Chapter 16

One moment, Marie was sitting on the couch with nothing more than silk furnishings surrounding her. The next, she was haloed by shadows that let out bone-splitting howls as they converged upon my uncle. I didn't see her draw the blood that was the catalyst for summoning the Remnants, but that's why she had a needle concealed in her ring. One small puncture was all she needed to wield her deadliest weapon.

The power the Remnants emanated ripped across my skin, making me take an instinctive step backward. I barely heard Tyler's gasp over my uncle's shouts as those diaphanous forms began slicing through him as though they were steel, and he was liquid.

"There." Marie's voice changed, the Southern drawl replaced with an eerie echo that sounded like thousands of people speaking at once. "Ask your questions. He's not going anywhere with them holding him."

I spoke through the shock at what she'd done.

"Call them off. This isn't what we wanted."

Marie's brow rose. "How else did you think I'd secure your uncle? Ask him nicely to stay put?"

"We didn't tell you to torture him!" I burst out, guilt slamming into me at the fresh set of screams from my uncle.

"I made a bargain to ensure that this ghost answered your questions, and I always keep my word. The longer you wait to ask them, Reaper, the longer your uncle suffers."

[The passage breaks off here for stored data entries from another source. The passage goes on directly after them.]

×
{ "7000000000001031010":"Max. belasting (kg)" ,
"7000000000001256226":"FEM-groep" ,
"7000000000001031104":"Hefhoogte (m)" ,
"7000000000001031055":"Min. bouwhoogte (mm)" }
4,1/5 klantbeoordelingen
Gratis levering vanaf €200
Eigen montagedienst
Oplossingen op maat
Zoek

Further argument would be useless. Now the only person who could stop this was Don. I gave my uncle a pleading look as I approached.

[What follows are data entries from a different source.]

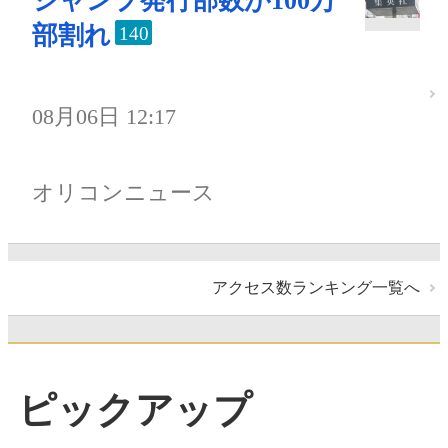
ジャンプ発行部数が100万
部割れ
140
08月06日 12:17
オリコンニュース
アクセス数ランキング一覧へ
ピックアップ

"Tell us what you know about Madigan. Please."

His body bowed and shuddered as those forms pitilessly continued to rip through him. Bones glanced away, his mouth tightening. How well he knew what my uncle was going through.

"How could you do this to me, Cat?"

The anguished accusation tore at my heart. I didn't mean to! was too useless to utter. Besides, though this wasn't what I'd wanted, Don had admitted to condemning Tate and the others to certain death. If he'd only told us the truth, none of this would be happening.

"That doesn't matter," I forced myself to say. "Answer the question, or the Remnants will keep ripping into you until there's nothing left but ectoplasm."

That was a lie. You couldn't kill what was already dead, as I'd often lamented while going after Kramer, but Don didn't know that.

"Then I'll die," he rasped, the words broken from pain. "Better . . . that way."

Even now, he wouldn't spill his secret? Frustration made me bite my lip to keep from screaming at him. I hadn't felt my fangs come out, but from the instant taste of blood, they had.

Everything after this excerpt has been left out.